JawaPos.com-Beneficial owner PT Navigator Khatulistiwa, Muhammad Kerry Adrianto Riza, anak pengusaha minyak Riza Chalid, dituntut 18 tahun penjara. Tuntutan itu terkait kasus dugaan korupsi tata kelola minyak mentah dan produk kilang di Pertamina (Persero).

Jaksa Penuntut Umum (JPU) pada Kejaksaan Agung menyatakan Kerry bersama delapan terdakwa lain terbukti secara sah dan meyakinkan melakukan tindak pidana korupsi bersama-sama. Hal ini dibacakan dalam persidangan.

“Menjatuhkan pidana terhadap terdakwa Muhammad Kerry Adrianto Riza dengan pidana penjara selama 18 tahun,” kata Jaksa saat membacakan surat tuntutan di Pengadilan Tindak Pidana Korupsi pada Pengadilan Negeri Jakarta Pusat, Jumat (13/2).

Selain pidana penjara, jaksa juga menuntut Kerry membayar denda Rp 1 miliar subsider 190 hari kurungan. Ia juga dituntut membayar uang pengganti Rp 13.405.420.003.854 atau Rp 13,4 triliun.

Rinciannya, Rp 2,9 triliun merupakan kerugian keuangan negara. Sementara Rp 10,5 triliun terkait kerugian perekonomian negara dalam kasus ini.

Apabila uang pengganti tersebut tidak dibayarkan setelah putusan inkrah, harta benda terdakwa akan disita dan dilelang. Jika tidak mencukupi, diganti dengan pidana penjara selama 10 tahun.

Dalam pertimbangannya, jaksa menilai perbuatan Kerry tidak mendukung program pemerintah dalam mewujudkan penyelenggaraan negara yang bersih dari korupsi. Hal ini termasuk kolusi dan nepotisme.

Perbuatannya juga menyebabkan kerugian keuangan negara dan perekonomian negara dalam jumlah besar. Selain itu, terdakwa disebut tidak merasa bersalah atas perbuatannya.

"Hal meringankan, terdakwa belum pernah dihukum," tegasnya.

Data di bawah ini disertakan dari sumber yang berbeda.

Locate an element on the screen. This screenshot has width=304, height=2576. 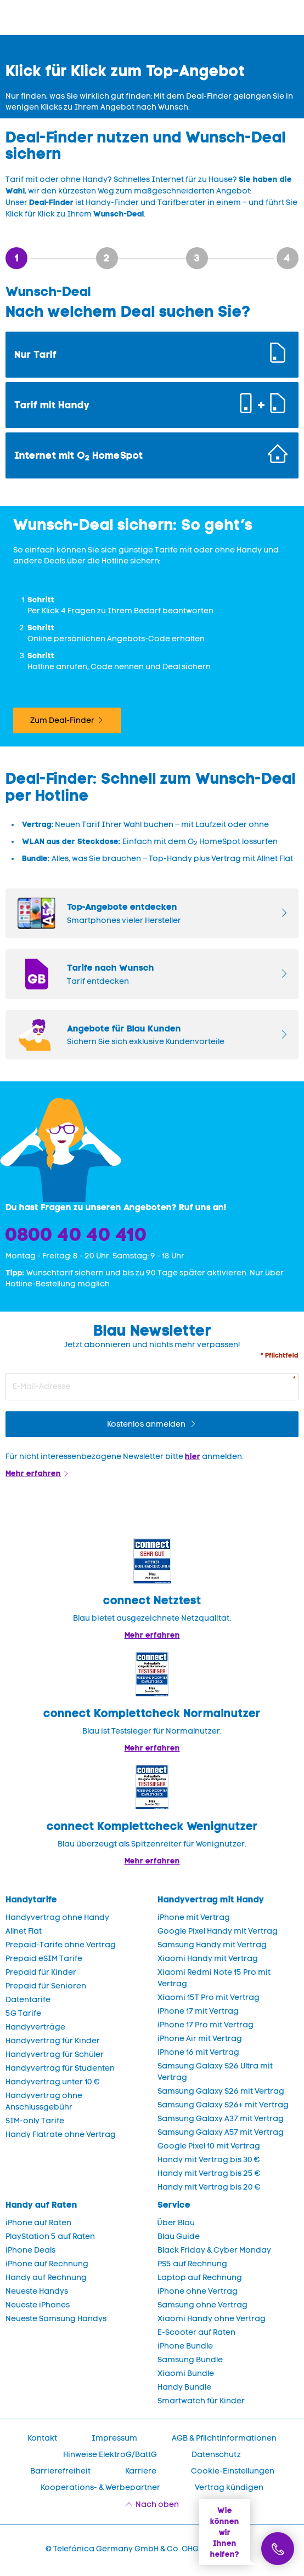 hier is located at coordinates (192, 1456).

Jaksa menyatakan Kerry melanggar Pasal 603 juncto Pasal 20 huruf C KUHP Nomor 1 Tahun 2023. Tindak pidana ini juga mengacu pada Pasal 18 Undang-Undang Tindak Pidana Korupsi.

Sementara itu, dua terdakwa lain dari klaster swasta, yakni Dimas Werhaspati dan Gading Ramadhan Joedo, masih dalam proses pembacaan tuntutan. Keduanya menjabat komisaris dan direktur di beberapa perusahaan.

Enam terdakwa lain dari pihak Pertamina dituntut 14 tahun penjara dan denda Rp 1 miliar subsider 190 hari kurungan. Tuntutan itu sudah disampaikan sebelumnya.

Mereka juga dituntut membayar uang pengganti Rp 5 miliar. Jika tidak dibayar satu bulan setelah putusan inkrah, harta benda akan disita dan dilelang.

Apabila tidak mencukupi, uang pengganti diganti dengan pidana penjara selama 7 tahun. Status dan nama terdakwa diumumkan dalam persidangan.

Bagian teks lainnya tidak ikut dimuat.